# [![Open In Colab](https://colab.research.google.com/assets/colab-badge.svg)](https://colab.research.google.com/github/skojaku/applied-soft-comp/blob/master/notebooks/doc2vec.ipynb)

# Doc2Vec

Let us have a hands-on implementation of Doc2Vec using the `gensim` library.
Our sample documents are:

In [1]:
# Uncomment the following line to install the required packages
# !pip install networkx gensim tqdm nltk bokeh faiss-cpu

In [2]:
# Sample documents
documents = [
    "Machine learning is a subset of artificial intelligence",
    "Deep learning uses neural networks with multiple layers",
    "Natural language processing deals with text and speech",
    "Computer vision focuses on image and video analysis",
    "Reinforcement learning involves agents making decisions"
]

We will first import the necessary libraries.

In [3]:
from gensim.models.doc2vec import Doc2Vec, TaggedDocument
from nltk.tokenize import word_tokenize

In gensim doc2vec, we need to prepare the documents in the form of `TaggedDocument`.

In [4]:
# Prepare documents
tagged_docs = []
for i, doc in enumerate(documents):
    tagged_doc = TaggedDocument(
        words=word_tokenize(doc.lower()), # tokenize the document
        tags=[str(i)] # tag the document with its index
    )
    tagged_docs.append(tagged_doc)

We added "tags" along with the words. The "tag" is used to identify the document.

```{tip}
`word_tokenize` is a function from the `nltk` library that tokenizes the document into words.
For example, "Machine learning is a subset of artificial intelligence" is tokenized into `['machine', 'learning', 'is', 'a', 'subset', 'of', 'artificial', 'intelligence']`.
```

Second, we need to train the Doc2Vec model.

In [5]:
# Train Doc2Vec model
model = Doc2Vec(tagged_docs,
                vector_size=50, # dimension of the document vector
                window=2, # context window size
                min_count=1, # ignore words that appear less than this
                epochs=300,
                dm=1, # 0: PV-DBOW, 1: PV-DM
                )

# Common hyperparameters to tune:
# - vector_size: Higher dimensions can capture more complex relationships but need more data
# - window: Larger windows capture broader context but increase computation
# - dm_concat: 1 for concatenation, 0 for averaging in PV-DM
# - negative: Number of negative samples (default: 5)
# - alpha: Initial learning rate

This generates the model along with the word and document vectors.
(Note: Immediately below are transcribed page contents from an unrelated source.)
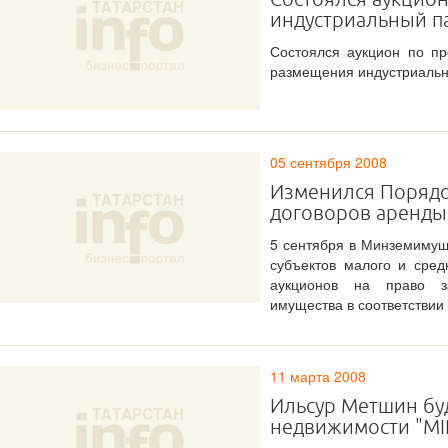
индустриальный п
Состоялся аукцион по пр
размещения индустриальн
05 сентября 2008
Изменился Порядо
договоров аренды
5 сентября в Минземимущ
субъектов малого и сред
аукционов на право за
имущества в соответствии
11 марта 2008
Ильсур Метшин буд
недвижимости "MIP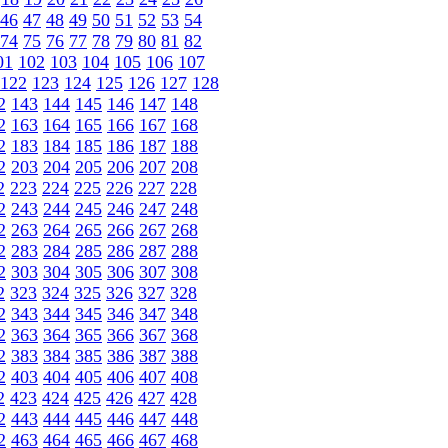
46
47
48
49
50
51
52
53
54
74
75
76
77
78
79
80
81
82
01
102
103
104
105
106
107
122
123
124
125
126
127
128
2
143
144
145
146
147
148
2
163
164
165
166
167
168
2
183
184
185
186
187
188
2
203
204
205
206
207
208
2
223
224
225
226
227
228
2
243
244
245
246
247
248
2
263
264
265
266
267
268
2
283
284
285
286
287
288
2
303
304
305
306
307
308
2
323
324
325
326
327
328
2
343
344
345
346
347
348
2
363
364
365
366
367
368
2
383
384
385
386
387
388
2
403
404
405
406
407
408
2
423
424
425
426
427
428
2
443
444
445
446
447
448
2
463
464
465
466
467
468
One of the interesting features of Doc2Vec is that it can generate an embedding for a new unseen document.
This can be done by using the `infer_vector` method.

```{tip}
A new document vector is generated by fixing the word vectors and optimizing the document vector through gradient descent.
The inference process:
1. Initialize a random document vector
2. Perform gradient updates using the pre-trained word vectors
3. Return the optimized document vector
See {footcite}`le2014distributed` for more details.
```

In [6]:
# Find similar documents
test_doc = "AI systems use machine learning algorithms"
test_vector = model.infer_vector(word_tokenize(test_doc.lower()))

Now, let us find the most similar documents to the test document.

In [7]:
similar_docs = model.dv.most_similar([test_vector])

print("Similar documents to:", test_doc, "\n")
for doc_id, similarity in similar_docs:
    print(f"Document {doc_id}: {documents[int(doc_id)]}")
    print(f"Similarity: {similarity:.4f}\n")

Similar documents to: AI systems use machine learning algorithms 

Document 0: Machine learning is a subset of artificial intelligence
Similarity: 0.9877

Document 3: Computer vision focuses on image and video analysis
Similarity: 0.9735

Document 2: Natural language processing deals with text and speech
Similarity: 0.9720

Document 1: Deep learning uses neural networks with multiple layers
Similarity: 0.9676

Document 4: Reinforcement learning involves agents making decisions
Similarity: 0.9578



## 🔥 Exercises 🔥

1. Create a search engine using Doc2Vec. This search engine takes a query document and returns the most similar documents.

2. Perform topic classification based on the document vectors.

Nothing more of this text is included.